Reccommends Hive as the best way of getting started with Hadoop. Has a familiar SQL interface. All business tools such as Tableau connect to Hive.

Borrowing abstractions like spreadsheets. Data community has developed some really good metaphors over the years. Use them. Examples of big data tools that do this – Karmasphere.

However, if you just see hadoop through the lens of these abstractions, it limits your tapping of its main power. Consider Stonebraker who hates hadoop but just doesn’t get it. Who told him it was a relational db?

Improving the UX: Impala. Fast query engine on top of hadoop. Took ideas from classic dbs and built it.

Moving beyond the abstractions

First, make the abstractions concrete. A star schema is a very useful abstraction. Helps one understand a relational database. But you can’t take that model and map it to hadoop as it’s not a relational db. You’ll miss new ways of creating analytical applications.
How do I make this patient data available to a doctor who doesn’t know sql? A new set of users who have to work with big data sets without requisite programming skills. This is a real challenge and part of the mandate of data scientists.

Plug for Cloudera’s data science course: how to munge data on hadoop for input to machine learning model.

Analytical Applications He Loves
An Experiment Dashboard: deploy experiement, write data to hadoop cluster, compute popluation size, confidence intervals +- 1%, 2%, 3% etc. Scope for a startup here.
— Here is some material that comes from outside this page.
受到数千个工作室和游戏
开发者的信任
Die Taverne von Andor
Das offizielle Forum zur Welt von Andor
Adverse Drug Events: his 2nd project at Cloudera. Data on patients who die from drug reactions. FDA sample db available online. Looking for drug reactions. Analyze all possible combinatorial explosion of all possible drug interactions. This involves making assumptions as regards bucketing patients into similar groups. It’s a series of pig scripts. 20 MR jobs. Create a UI where the expert can construct a bucketing scheme, click an UI triggers pipeline and shows graphical output.

Gene Sequencing and Analytics. Guys at NextBio did a great analysis on making a gene sequencing example available in a way that makes sense to biologists. Storing genome data doesn’t map into sql very well. So people are using hadoop to create solr indexes and using solr to lookup gene sequences (google HBaseCon to find slides).
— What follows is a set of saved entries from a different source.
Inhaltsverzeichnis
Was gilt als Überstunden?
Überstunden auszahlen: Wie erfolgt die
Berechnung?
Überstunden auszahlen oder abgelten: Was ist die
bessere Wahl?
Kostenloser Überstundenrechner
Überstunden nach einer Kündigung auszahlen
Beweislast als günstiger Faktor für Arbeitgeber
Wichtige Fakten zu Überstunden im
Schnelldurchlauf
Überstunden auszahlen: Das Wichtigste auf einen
The Doctor’s Perspective: Electronic Med Records Storm for inputs, HBase for key value pairs, Solr for searches.

Couple of themes:
– structure the data in the way it makes sense for the proeblem
– interactive inputs, not just outputs (let people interact with the model eg. PEC)
– simpler interfaces that yield more sophisticated answers (for users who don’t have the technical sophistication) how to make large quantities of data who don’t have the skills to process them at scale

Holy grail is Wolfram Alpha but not proprietary.

Moving Beyond Map Reduce:
eg YARN, move beyond hadoop constraints.

The Cambrian explosion of frameworks: mezos at twitter, YARN from Yahoo.

Spark is good: in memory framework. Defines operations on distributed in memory collections. Written in Scala. Supports reading to and writing from HDFS.

Graphlab – from CMU. Map/Reduce => Update/Sort. lower level promitev. Lots of machine learning libraries out of the box. Reads from HDFS.

Playing with YARN – developed a config lang like Borg called Kitten
BranchReduce ->


Impala: not intended as Hive killer. Uses Hive meta store. Use Hive for ETLs, Impala for more interactive queries.

The one h/w technology that could evolve to better serve Big Data: network, network, network.